Qu’est-ce qui vous a donné envie d’écrire ce roman sur ces deux sœurs qui ne se sont pas parlé pendant cinq ans et qui renouent dans la maison de leur grand-mère, où elles ont passé leurs plus beaux étés ?

Il se trouve que j’ai une petite sœur que j’aime énormément, qui est ma meilleure amie, et cette relation m’a toujours fascinée. La relation entre frères et sœurs, c’est quelque chose de tellement particulier, qu’on ne choisit pas et qui peut nous rendre malheureux comme elle peut nous rendre heureux, mais qui nous positionne pour la vie. J’ai toujours été la grande sœur, encore aujourd’hui. Et j’ai toujours grandi avec cette peur de perdre ma sœur parce que quand j’étais au collège, il y a une copine qui m’avait lu les lignes de la main et qui m’avait montré la ligne de vie, la ligne de cœur, tout ça. Quand j’étais rentrée chez moi – ma sœur était petite, elle devait avoir 7 ou 8 ans –, je lui avais dit : fais voir, je vais te lire les lignes de la main. Sa ligne de vie était super courte, ça m’a terrorisée ! J’ai grandi en me disant que ma sœur va mourir très jeune, que je vais la perdre même si elle est tellement importante dans ma vie.

Vous dédiez d’ailleurs ce roman à votre sœur.
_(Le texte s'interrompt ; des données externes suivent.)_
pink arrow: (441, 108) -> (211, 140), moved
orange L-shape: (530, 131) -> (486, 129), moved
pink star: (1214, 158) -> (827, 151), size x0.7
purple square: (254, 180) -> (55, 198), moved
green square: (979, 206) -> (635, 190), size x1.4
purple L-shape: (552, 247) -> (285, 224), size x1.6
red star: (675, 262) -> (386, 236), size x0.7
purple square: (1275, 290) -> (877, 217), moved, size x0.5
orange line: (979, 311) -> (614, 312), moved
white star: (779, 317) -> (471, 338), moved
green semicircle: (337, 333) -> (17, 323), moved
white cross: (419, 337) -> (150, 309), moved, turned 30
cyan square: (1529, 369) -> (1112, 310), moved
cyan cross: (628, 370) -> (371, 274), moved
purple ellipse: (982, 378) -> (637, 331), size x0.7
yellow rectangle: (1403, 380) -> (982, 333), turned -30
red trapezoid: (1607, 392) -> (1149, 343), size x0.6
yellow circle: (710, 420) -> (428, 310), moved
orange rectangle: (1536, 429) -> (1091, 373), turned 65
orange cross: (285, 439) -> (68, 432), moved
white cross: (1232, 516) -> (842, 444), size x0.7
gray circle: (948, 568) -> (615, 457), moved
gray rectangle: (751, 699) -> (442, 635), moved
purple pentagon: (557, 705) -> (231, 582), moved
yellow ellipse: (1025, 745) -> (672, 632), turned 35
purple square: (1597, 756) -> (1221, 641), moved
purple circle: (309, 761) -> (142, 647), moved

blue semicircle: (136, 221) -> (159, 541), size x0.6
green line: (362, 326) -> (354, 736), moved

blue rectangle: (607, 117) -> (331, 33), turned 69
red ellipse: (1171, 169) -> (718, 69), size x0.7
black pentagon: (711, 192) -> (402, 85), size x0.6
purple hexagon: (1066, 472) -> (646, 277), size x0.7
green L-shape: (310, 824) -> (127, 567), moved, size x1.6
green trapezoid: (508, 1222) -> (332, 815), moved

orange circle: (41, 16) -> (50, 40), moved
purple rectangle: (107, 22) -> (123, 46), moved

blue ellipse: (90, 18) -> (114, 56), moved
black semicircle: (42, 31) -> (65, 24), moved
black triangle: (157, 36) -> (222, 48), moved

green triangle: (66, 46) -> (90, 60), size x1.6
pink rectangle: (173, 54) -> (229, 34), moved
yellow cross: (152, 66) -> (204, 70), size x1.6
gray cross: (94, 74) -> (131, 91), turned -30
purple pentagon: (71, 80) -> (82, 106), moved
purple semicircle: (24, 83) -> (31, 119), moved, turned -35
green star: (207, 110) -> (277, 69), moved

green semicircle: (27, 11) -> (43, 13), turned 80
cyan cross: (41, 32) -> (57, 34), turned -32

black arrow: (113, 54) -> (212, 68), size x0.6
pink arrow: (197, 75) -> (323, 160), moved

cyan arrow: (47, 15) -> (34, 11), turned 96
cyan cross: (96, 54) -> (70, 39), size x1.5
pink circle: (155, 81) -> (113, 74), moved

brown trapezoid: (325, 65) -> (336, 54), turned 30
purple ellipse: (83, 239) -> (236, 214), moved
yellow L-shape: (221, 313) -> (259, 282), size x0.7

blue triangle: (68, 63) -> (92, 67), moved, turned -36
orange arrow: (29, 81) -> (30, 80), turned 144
Est-ce que votre relation ressemble à celle entre Emma et Agathe qui, malgré leur éloignement, est faite de complicité, de camaraderie et de bienveillance ?

Oui et non. Il y a un peu de nous, beaucoup de souvenirs qui nous appartiennent et d’autres qui ne nous appartiennent pas du tout. Je ne ressemble pas forcément à Emma, qui est plutôt psychorigide et sérieuse ; j’ai plus la liberté et l’humour d’Agathe. Il y a des tempéraments qui nous ressemblent, donc il y a de nous, mais c’est une fiction. C’est comme ça que je fonctionne : mes romans sont des fictions dans lesquelles je glisse de la réalité.

Au début de leurs retrouvailles, Agathe se dit convaincue qu’on peut aimer quelqu’un et ne pas le supporter. Est-il toujours possible de se retrouver quand on partage des souvenirs d’enfance, mais qu’on a des vies et des tempéraments opposés ?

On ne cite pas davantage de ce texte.